Tout cela pour dire que je me sens tout à fait à l’aide avec le regard positif posé par mon Eglise sur la famille lieu privilégié d’amour.
Mais l’Eglise catholique ne fait pas que célébrer l’amour conjugal et filial. A vouloir valoriser un idéal, il me semble qu’elle a construit des règles qui pourraient aider à vivre mais qui trop souvent servent au mieux à donner mauvaise conscience à ses fidèles, au pire sert à les rejeter loin de la communauté chrétienne.

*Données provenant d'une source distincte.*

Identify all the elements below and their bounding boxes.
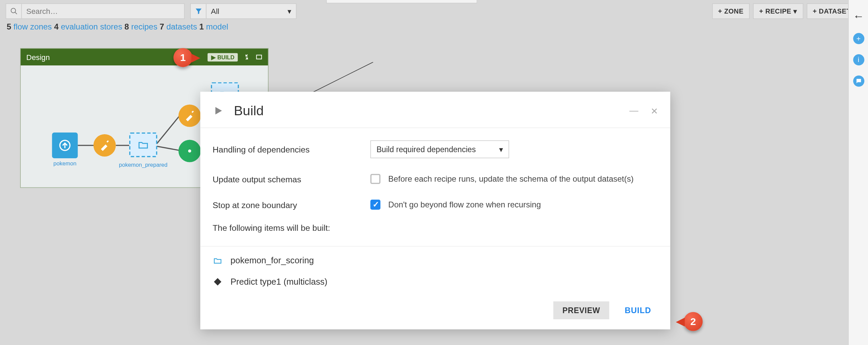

Faisons le compte : virginité avant le mariage, contraception limitée aux méthodes dites naturelles car il faut « accueillir la vie », mariage indissoluble et impossibilité d’accéder à la communion pour les divorcés remariés parce que le mariage est un sacrement. La hiérarchie catholique n’a-t-elle pas fait autour des questions de couples ce que Mathieu l’évangéliste reprochait aux « scribes et aux pharisiens », c’est-à-dire les enfermer dans un système rigide de règles qui ne leur permet plus d’accéder à l’essentiel ?
L’étude des évangiles montre une importance de plus en plus grande donnée avec le temps à Marie (et à Pierre), entre le premier écrit (celui de Marc) les deux suivants (ceux de Luc et Mathieu) et le dernier (celui de Jean). Ces évolutions reflètent certainement l’approfondissement de la pensée des communautés mais aussi la nécessité d’arbitrer entre diverses influences : faire de Marie une vierge, donner la primauté à Pierre, c’était à la fois privilégier les disciples par rapport à la famille de Jésus (dont Jacques, appelé Frère du Seigneur dans les actes des Apôtres, et qui dirigeait la communauté de Jérusalem) et privilégier les « gentils » convertis par rapport aux judéo-chrétiens.
En donnant à Marie une importance parfois démesurée, en célébrant les femmes sous les seuls aspects de Vierge et martyre ou de mère de famille n’existant que pour son conjoint et ses enfants, l’Eglise finit par occulter tout ce que les paroles et les actes du Christ vis-à-vis des femmes avaient de révolutionnaires : on pense à Marthe et Marie, à la femme hémorroïde, à la femme adultère ou à celle de mauvaise vie qui vient verser du parfum sur les pieds de Jésus. L’Eglise finit par revenir à l’enfermement classique (et machiste) de la femme qui ne peut être qu’une femme soumise ou une pécheresse que l’on rejette.
Peu après le concile Vatican 2, le pape Paul VI a publié l’encyclique « Humanité Vitae » dont beaucoup n’ont malheureusement retenu qu’une chose : l’interdiction des méthodes de contraception modernes qui étaient en train de se répandre dans le monde entier. Cette décision a conforté l’idée que certains avaient, et selon laquelle les célibataires qui dirigent l’Eglise ne peuvent vraiment accepter que les couples profitent pleinement de relations sexuelles dont ils sont privés. Sans aller jusqu’à ce jugement excessif, on peut se demander pourquoi certains clercs (pas tous en réalité, loin de là) sont à ce point obsédés par ce qui se passe dans le secret des alcôves d’un couple.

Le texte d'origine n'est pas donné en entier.